BioJulia/BioSequences.jl

New Feature: Molecular weight calculations for BioSequences

benjaminlozanow opened this issue · 8 comments

Description: I propose adding a new function molecular_weight() to the BioSequences package that calculates the average or monoisotopic molecular weight of a protein or nucleic acid sequence. The function should take several optional parameters, such as double_stranded, circular, and monoisotopic, that allow users to customize the calculation.

Problem: Currently, BioSequences or any other BioJulia package does not provide a built-in way to calculate the molecular weight of a sequence. This is an important feature for many bioinformatics applications, and having it included in the package would be a valuable addition.

Code: I have written the following code to implement the function based on how the implementation was done in BioPython. The code includes support for calculating the molecular weight of RNA, DNA, and amino acid sequences. It also includes tables of weights for the different types of nucleotides and amino acids. I was thinking of adding the feature into longsequences/calculations.jl.

Let me know if it is something worth to pull request.

Regards,
Ben

@BioJulia/members, I wonder if it would make sense to put the weights that directly correspond to symbols in the BioSymbols package and the backbone and summation bits here in BioSequences?

Is there some advantage to include this in this package, as opposed to making a small purpose-built package? Might be cool to take advantage of Unitful.jl, but I don't know that we'd want to take on that dependency if this is the only functionality where it would be worth it.

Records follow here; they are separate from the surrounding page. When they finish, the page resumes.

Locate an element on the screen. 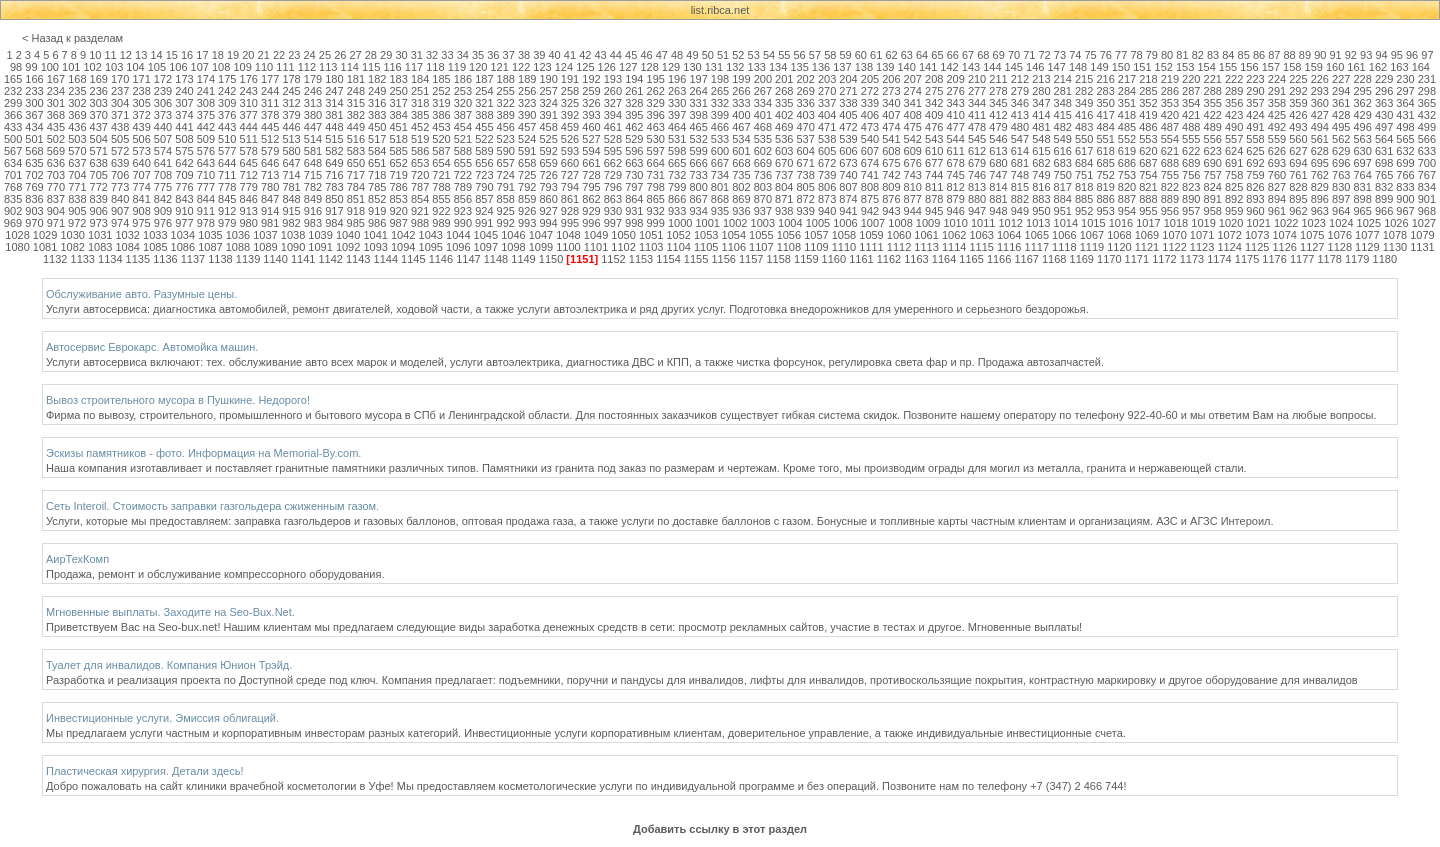 Image resolution: width=1440 pixels, height=847 pixels. 280 is located at coordinates (1041, 91).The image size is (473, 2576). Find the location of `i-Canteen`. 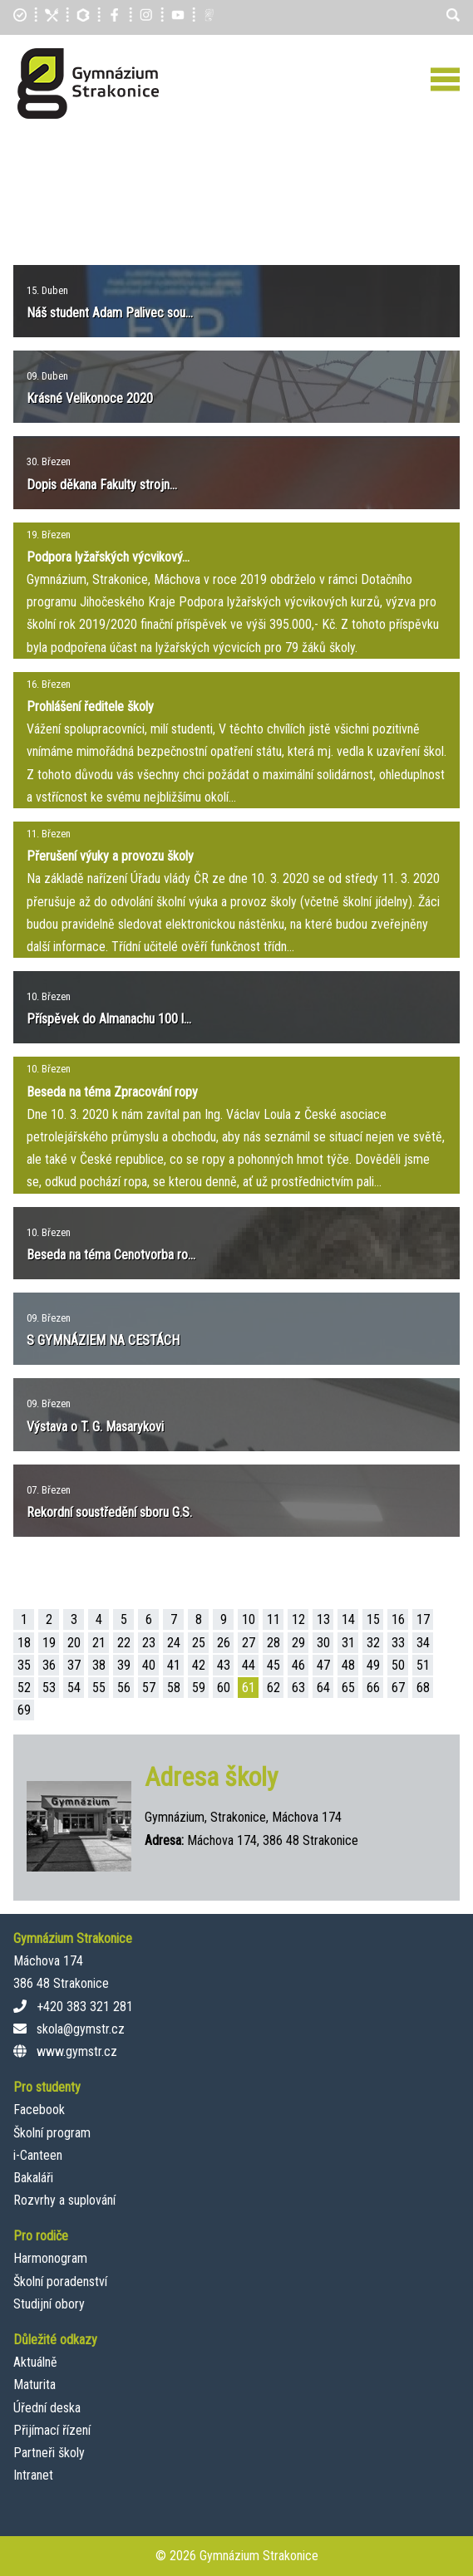

i-Canteen is located at coordinates (37, 2155).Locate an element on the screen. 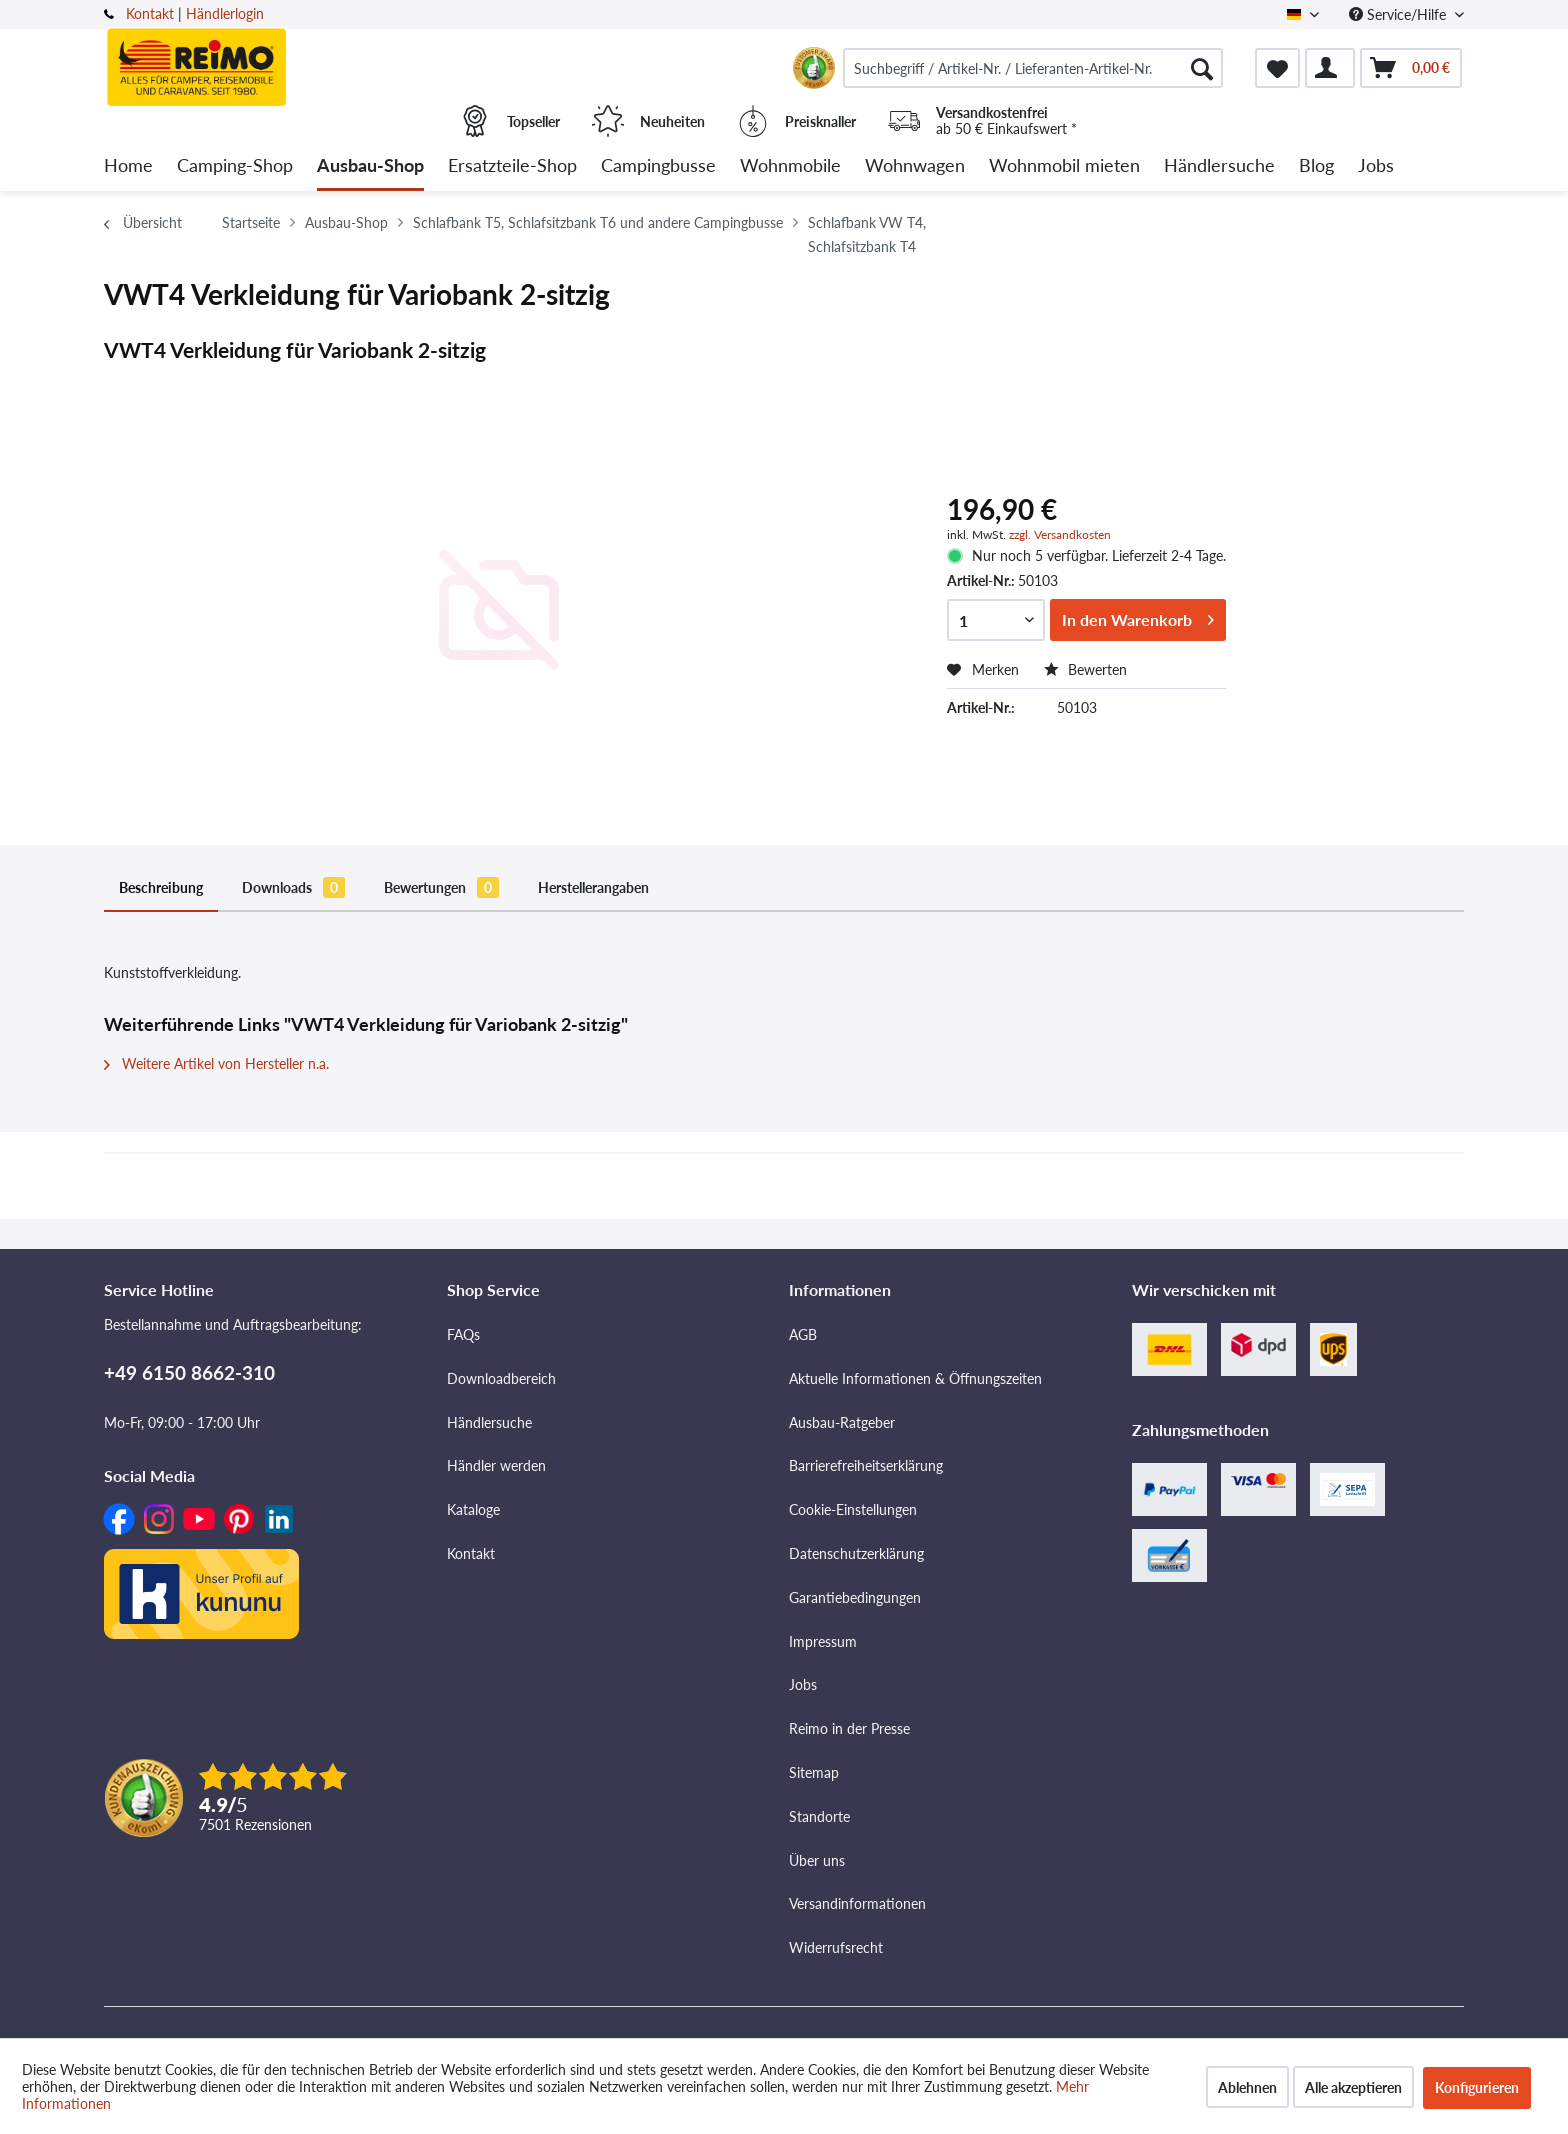  [Suchbegriff / Artikel-Nr. / Lieferanten-Artikel-Nr.] is located at coordinates (1033, 68).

To be clear, I think such functionality absolutely makes sense in BioJulia, just wondering about maintainability and flexibility. On the one hand, this functionality could be pretty straightforward with just a lookup table and multiplying monomer masses by counts, but I can also imagine a lot of complexity (eg post-translational modifications, DNA methylation, etc) that might be desired. Having a separate package might make it a bit easier to tinker, and we could certainly put some downstream tests here to make sure that API changes aren't breaking (or are addressed if they are).

Thanks for your comments!

I think what would be worth implementing in BioJulia/BioSequences are utilities when working with sequences such as RNA translation (already implemented in BioSequences), molecular weight, melting point, isoelectric point, GC content, charge given a pH calculations, etc that are useful when working with sequences and are found on python and R packages so an implementation in Julia seems natural.

For this, as Kevin pointed out, a separate package might be better for maintainability and keeping things organised. Although it might be confusing because it would be a package of functions applied to BioSequence but not inside BioSequences.

Let me know what you think, either way I'll be happy to contribute to this project.

I wouldn't be against including all these things in BioSequences, if there is a single "correct" way of implementing it. But I suspect properties like melting point is not so straightforward, and may be better suited in its own package - we could just make BioSequencePhysChem.jl or whatever. @benjaminlozanow how straightforward are these computations?

For molecular weight, there certainly is straight forward. We'd need to make some simplifying assumptions, such as some standard molecular weight of biological symbols (i.e. no weird isotopes, no modifications), but otherwise it seems good.

Perhaps we could implement molecular weight in BioSymbols, and then use those weights in BioSequences? If I'm not mistaken, the sequence weight is just the sum of the individual weights, minus two phosphates for nucleotides, and one water molecule for amino acids.

I think the best way forward is to make a proof-of-concept package without registering it in the General Registry. Then we can judge better whether it should be its own package, or migrated to BioSymbols/Sequences

I think what would be worth implementing in BioJulia/BioSequences are utilities when working with sequences such as RNA translation (already implemented in BioSequences), molecular weight, melting point, isoelectric point, GC content, charge given a pH calculations

Hmm, some of these I think make sense in BioSequences, and others not. Not totally sure what the principle I'm using though - for example GC content and translation seems like yes, the others less so. Maybe it's something about analyzing the sequences as data vs analyzing them as physical molecules?

Although it might be confusing because it would be a package of functions applied to BioSequence but not inside BioSequences.

This is definitely a worthy consideration - it would technically be what we call "type piracy" in julia-land. But given that we could keep in the BioJulia Org, do downstream tests, and mention it in the BioSequences docs, I think that this is fine.

But I don't feel super strongly, and if @jakobnissen is alright with it, I can get on board. I do think the idea of writing up a package and then pulling stuff in later is sensible, and makes either approach easy.

This feature sounds very cool.

I've noticed that there are some Bio packages scattered around GH that are pretty nice, here is a package that might intersect on some of the points of the discussion related to physicochemical properties implementations and the use of Unitful.jl: ViennaRNA.jl

Perfect!

Thanks for your comments, so what I gathered is the following "hypothetical" implementation.

BioSymbols/BioSequence --> molecular weight
BioSequence --> GC content
New package --> Physical-Chemical properties

I could start working on these if it's ok with you and then we see how to merge it.

Hi all, was the molecular_weight() feature ever implemented?